#### What is required
Go through the entries below and copy each line that holds the word "Центр".

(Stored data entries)
• • • • • • •

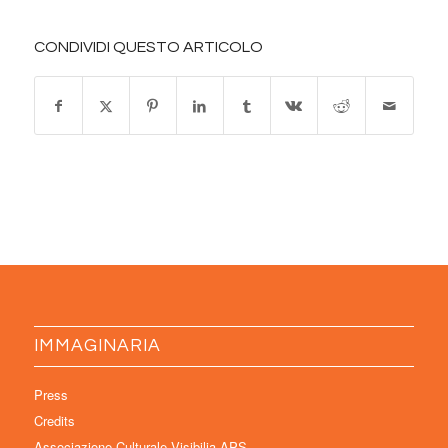
CONDIVIDI QUESTO ARTICOLO
IMMAGINARIA
Press
Credits
Associazione Culturale Visibilia APS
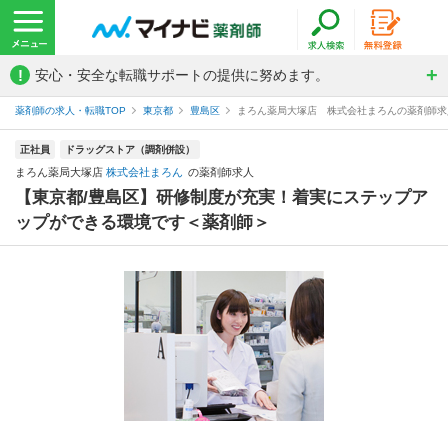
!
安心・安全な転職サポートの提供に努めます。
薬剤師の求人・転職TOP
東京都
豊島区
まろん薬局大塚店 株式会社まろんの薬剤師求
正社員
ドラッグストア（調剤併設）
まろん薬局大塚店
株式会社まろん
の薬剤師求人
【東京都/豊島区】研修制度が充実！着実にステップア
ップができる環境です＜薬剤師＞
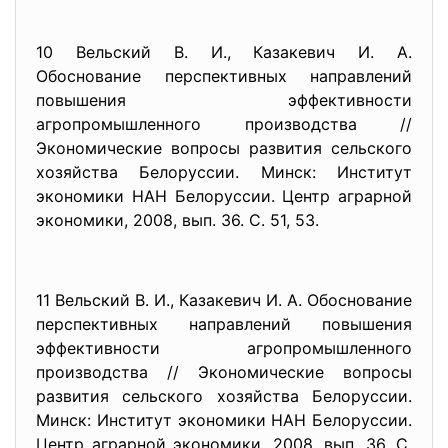
10 Вельский В. И., Казакевич И. А.
Обоснование перспективных направлений
повышения эффективности
агропромышленного производства //
Экономические вопросы развития сельского
хозяйства Белоруссии. Минск: Институт
экономики НАН Белоруссии. Центр аграрной
экономики, 2008, вып. 36. С. 51, 53.
11 Вельский В. И., Казакевич И. А. Обоснование
перспективных направлений повышения
эффективности агропромышленного
производства // Экономические вопросы
развития сельского хозяйства Белоруссии.
Минск: Институт экономики НАН Белоруссии.
Центр аграрной экономики, 2008, вып. 36. С.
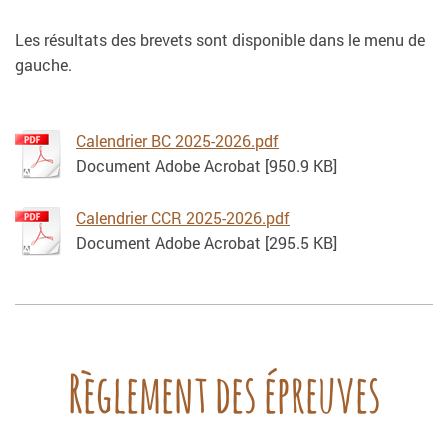
Les résultats des brevets sont disponible dans le menu de
gauche.
Calendrier BC 2025-2026.pdf
Document Adobe Acrobat [950.9 KB]
Calendrier CCR 2025-2026.pdf
Document Adobe Acrobat [295.5 KB]
Règlement des épreuves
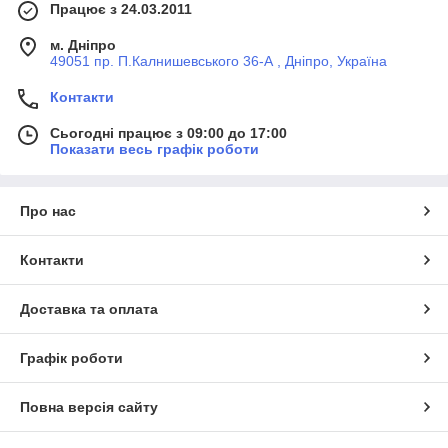
Працює з 24.03.2011
м. Дніпро
49051 пр. П.Калнишевського 36-А , Дніпро, Україна
Контакти
Сьогодні працює з 09:00 до 17:00
Показати весь графік роботи
Про нас
Контакти
Доставка та оплата
Графік роботи
Повна версія сайту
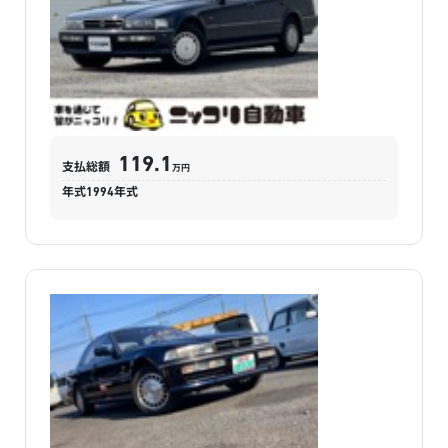
〜 200
134.1
万円
万円
※2020年式（令和2年）買取相場
119.1
支払総額
万円
年式
1994
年式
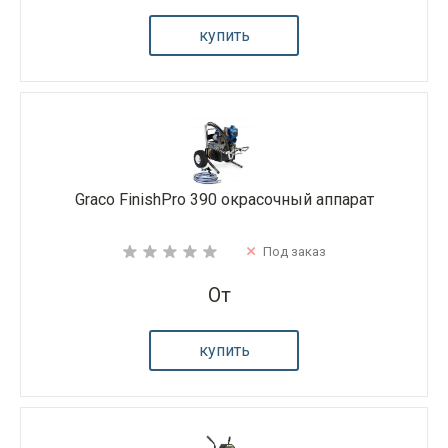
купить
Graco FinishPro 390 окрасочный аппарат
Под заказ
От
купить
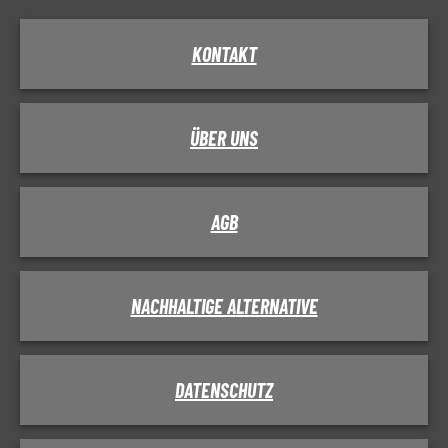
KONTAKT
ÜBER UNS
AGB
NACHHALTIGE ALTERNATIVE
DATENSCHUTZ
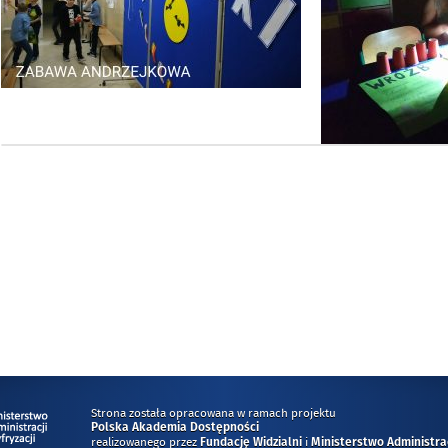
Strona została opracowana w ramach projektu
Polska Akademia Dostępności
realizowanego przez
i
Fundację Widzialni
Ministerstwo Administracj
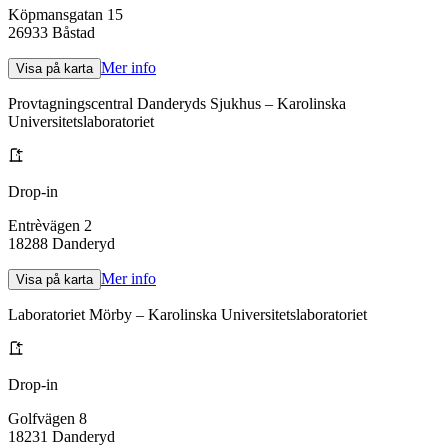
Köpmansgatan 15
26933
Båstad
Mer info
Visa på karta
Provtagningscentral Danderyds Sjukhus – Karolinska
Universitetslaboratoriet
Drop-in
Entrèvägen 2
18288
Danderyd
Mer info
Visa på karta
Laboratoriet Mörby – Karolinska Universitetslaboratoriet
Drop-in
Golfvägen 8
18231
Danderyd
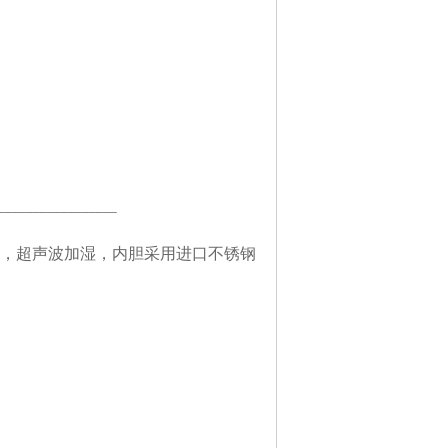
_________________
，超声波加湿，内胆采用进口不锈钢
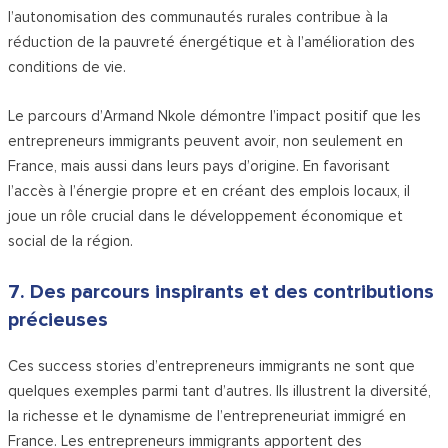
l’autonomisation des communautés rurales contribue à la
réduction de la pauvreté énergétique et à l’amélioration des
conditions de vie.
Le parcours d’Armand Nkole démontre l’impact positif que les
entrepreneurs immigrants peuvent avoir, non seulement en
France, mais aussi dans leurs pays d’origine. En favorisant
l’accès à l’énergie propre et en créant des emplois locaux, il
joue un rôle crucial dans le développement économique et
social de la région.
7. Des parcours inspirants et des contributions
précieuses
Ces success stories d’entrepreneurs immigrants ne sont que
quelques exemples parmi tant d’autres. Ils illustrent la diversité,
la richesse et le dynamisme de l’entrepreneuriat immigré en
France. Les entrepreneurs immigrants apportent des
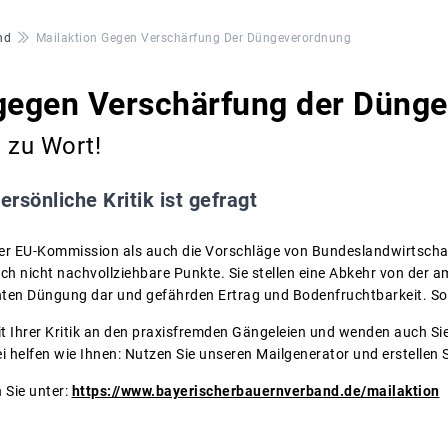
nd
Mailaktion Gegen Verschärfung Der Düngeverordnung
 gegen Verschärfung der Düng
 zu Wort!
ersönliche Kritik ist gefragt
er EU-Kommission als auch die Vorschläge von Bundeslandwirtsch
ich nicht nachvollziehbare Punkte. Sie stellen eine Abkehr von der 
hten Düngung dar und gefährden Ertrag und Bodenfruchtbarkeit. So 
it Ihrer Kritik an den praxisfremden Gängeleien und wenden auch Sie
ei helfen wie Ihnen: Nutzen Sie unseren Mailgenerator und erstellen S
 Sie unter:
https://www.bayerischerbauernverband.de/mailaktion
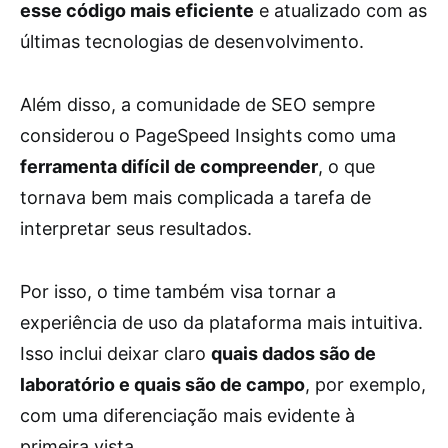
esse código mais eficiente
e atualizado com as
últimas tecnologias de desenvolvimento.
Além disso, a comunidade de SEO sempre
considerou o PageSpeed Insights como uma
ferramenta difícil de compreender
, o que
tornava bem mais complicada a tarefa de
interpretar seus resultados.
Por isso, o time também visa tornar a
experiência de uso da plataforma mais intuitiva.
Isso inclui deixar claro
quais dados são de
laboratório e quais são de campo
, por exemplo,
com uma diferenciação mais evidente à
primeira vista.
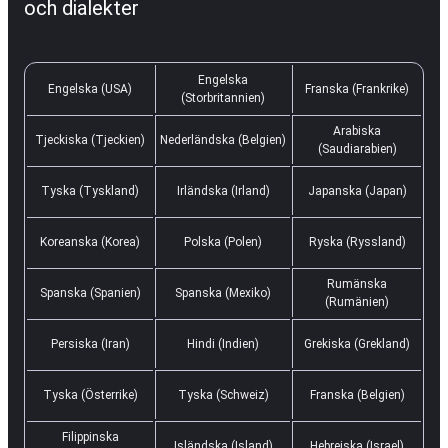
och dialekter
Engelska
Engelska (USA)
Franska (Frankrike)
(Storbritannien)
Arabiska
Tjeckiska (Tjeckien)
Nederländska (Belgien)
(Saudiarabien)
Tyska (Tyskland)
Irländska (Irland)
Japanska (Japan)
Koreanska (Korea)
Polska (Polen)
Ryska (Ryssland)
Rumänska
Spanska (Spanien)
Spanska (Mexiko)
(Rumänien)
Persiska (Iran)
Hindi (Indien)
Grekiska (Grekland)
Tyska (Österrike)
Tyska (Schweiz)
Franska (Belgien)
Filippinska
Isländska (Island)
Hebreiska (Israel)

• • • • • • •

#### Response to the task
экономики НАН Белоруссии. Центр аграрной
Центр аграрной экономики, 2008, вып. 36. С.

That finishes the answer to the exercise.